> **What you are asked to do**
Every line of the records that holds the word "agents" should be copied.

> **Data to examine**
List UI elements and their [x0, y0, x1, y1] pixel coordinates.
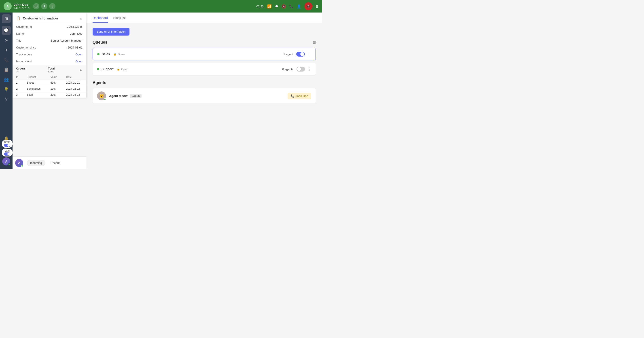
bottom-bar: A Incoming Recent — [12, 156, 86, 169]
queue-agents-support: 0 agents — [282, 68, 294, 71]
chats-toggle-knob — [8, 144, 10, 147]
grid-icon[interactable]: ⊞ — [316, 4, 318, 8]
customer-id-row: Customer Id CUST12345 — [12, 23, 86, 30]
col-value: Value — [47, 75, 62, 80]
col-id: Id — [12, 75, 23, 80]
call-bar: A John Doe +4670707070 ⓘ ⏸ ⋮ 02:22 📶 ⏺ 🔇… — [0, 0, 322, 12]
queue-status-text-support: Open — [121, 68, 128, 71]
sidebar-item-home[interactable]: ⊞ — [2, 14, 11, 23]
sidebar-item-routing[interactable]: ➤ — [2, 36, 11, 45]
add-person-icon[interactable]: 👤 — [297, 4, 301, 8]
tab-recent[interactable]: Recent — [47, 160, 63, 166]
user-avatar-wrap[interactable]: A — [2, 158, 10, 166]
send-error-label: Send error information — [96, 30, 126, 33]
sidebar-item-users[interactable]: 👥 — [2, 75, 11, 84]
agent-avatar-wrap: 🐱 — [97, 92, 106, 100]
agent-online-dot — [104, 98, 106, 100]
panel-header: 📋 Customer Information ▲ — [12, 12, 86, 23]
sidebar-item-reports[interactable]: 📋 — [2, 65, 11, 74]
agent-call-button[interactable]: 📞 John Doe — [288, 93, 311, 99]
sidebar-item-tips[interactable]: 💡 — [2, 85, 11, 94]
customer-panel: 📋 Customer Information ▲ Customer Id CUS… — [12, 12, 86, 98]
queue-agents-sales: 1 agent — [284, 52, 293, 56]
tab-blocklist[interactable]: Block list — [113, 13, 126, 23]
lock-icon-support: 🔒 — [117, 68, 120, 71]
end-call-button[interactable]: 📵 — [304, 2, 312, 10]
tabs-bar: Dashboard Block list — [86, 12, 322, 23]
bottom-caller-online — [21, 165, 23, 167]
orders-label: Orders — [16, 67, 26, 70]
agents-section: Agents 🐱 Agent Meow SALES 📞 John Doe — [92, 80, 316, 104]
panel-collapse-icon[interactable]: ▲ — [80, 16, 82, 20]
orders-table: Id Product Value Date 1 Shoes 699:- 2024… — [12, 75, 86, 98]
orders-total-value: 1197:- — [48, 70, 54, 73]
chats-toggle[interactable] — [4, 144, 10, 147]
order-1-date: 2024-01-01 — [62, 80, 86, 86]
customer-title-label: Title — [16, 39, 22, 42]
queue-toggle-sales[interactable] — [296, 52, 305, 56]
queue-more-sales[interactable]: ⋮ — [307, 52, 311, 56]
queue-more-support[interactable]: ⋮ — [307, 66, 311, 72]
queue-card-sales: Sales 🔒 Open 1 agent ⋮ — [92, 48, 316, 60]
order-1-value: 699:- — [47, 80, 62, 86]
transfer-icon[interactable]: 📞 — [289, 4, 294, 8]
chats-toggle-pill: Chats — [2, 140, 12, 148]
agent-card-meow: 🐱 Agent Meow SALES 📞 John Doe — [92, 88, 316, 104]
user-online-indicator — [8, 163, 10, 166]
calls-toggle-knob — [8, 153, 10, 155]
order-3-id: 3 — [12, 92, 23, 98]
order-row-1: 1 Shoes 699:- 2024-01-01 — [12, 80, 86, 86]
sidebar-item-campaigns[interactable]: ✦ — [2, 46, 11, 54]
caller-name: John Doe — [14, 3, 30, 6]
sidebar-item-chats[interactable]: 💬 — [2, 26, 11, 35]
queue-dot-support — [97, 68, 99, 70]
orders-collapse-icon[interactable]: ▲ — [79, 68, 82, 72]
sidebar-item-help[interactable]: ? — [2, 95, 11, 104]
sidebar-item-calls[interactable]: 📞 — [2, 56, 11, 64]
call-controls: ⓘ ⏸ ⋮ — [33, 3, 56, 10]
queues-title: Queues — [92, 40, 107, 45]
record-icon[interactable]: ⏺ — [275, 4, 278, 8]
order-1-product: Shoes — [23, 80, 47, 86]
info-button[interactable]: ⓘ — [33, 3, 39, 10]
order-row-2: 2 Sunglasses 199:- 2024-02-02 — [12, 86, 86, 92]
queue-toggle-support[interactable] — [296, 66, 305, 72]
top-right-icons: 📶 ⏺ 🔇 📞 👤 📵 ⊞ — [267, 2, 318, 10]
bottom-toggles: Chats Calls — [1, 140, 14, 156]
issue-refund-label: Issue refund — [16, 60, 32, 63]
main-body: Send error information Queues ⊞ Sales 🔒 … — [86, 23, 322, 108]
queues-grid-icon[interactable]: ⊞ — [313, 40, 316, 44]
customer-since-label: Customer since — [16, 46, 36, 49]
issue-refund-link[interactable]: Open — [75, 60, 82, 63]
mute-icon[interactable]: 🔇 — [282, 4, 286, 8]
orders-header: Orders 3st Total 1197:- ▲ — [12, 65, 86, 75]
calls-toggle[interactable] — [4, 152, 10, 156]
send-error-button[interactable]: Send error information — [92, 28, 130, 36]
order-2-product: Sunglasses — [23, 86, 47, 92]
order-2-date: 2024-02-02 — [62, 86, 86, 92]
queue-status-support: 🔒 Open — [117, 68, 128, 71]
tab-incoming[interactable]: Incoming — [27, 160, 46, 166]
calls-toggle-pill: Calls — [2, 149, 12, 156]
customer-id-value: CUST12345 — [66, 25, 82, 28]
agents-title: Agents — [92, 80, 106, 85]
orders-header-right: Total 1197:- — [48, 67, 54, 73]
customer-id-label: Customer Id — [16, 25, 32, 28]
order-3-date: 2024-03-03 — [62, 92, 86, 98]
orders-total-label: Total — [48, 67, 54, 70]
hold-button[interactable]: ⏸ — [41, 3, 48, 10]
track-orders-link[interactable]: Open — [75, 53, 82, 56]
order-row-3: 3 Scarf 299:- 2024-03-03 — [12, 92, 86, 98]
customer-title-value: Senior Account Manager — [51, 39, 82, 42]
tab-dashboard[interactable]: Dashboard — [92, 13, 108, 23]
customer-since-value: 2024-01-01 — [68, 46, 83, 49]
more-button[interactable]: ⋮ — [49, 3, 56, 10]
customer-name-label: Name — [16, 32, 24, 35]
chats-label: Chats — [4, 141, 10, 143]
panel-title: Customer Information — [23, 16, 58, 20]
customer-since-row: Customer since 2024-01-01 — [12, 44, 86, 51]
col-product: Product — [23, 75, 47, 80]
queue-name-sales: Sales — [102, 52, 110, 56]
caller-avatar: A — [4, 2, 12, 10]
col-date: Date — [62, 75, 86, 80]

> **Task solution**
queue-agents-support: 0 agents — [282, 68, 294, 71]
queue-agents-sales: 1 agent — [284, 52, 293, 56]
agents-section: Agents 🐱 Agent Meow SALES 📞 John Doe — [92, 80, 316, 104]
agents-title: Agents — [92, 80, 106, 85]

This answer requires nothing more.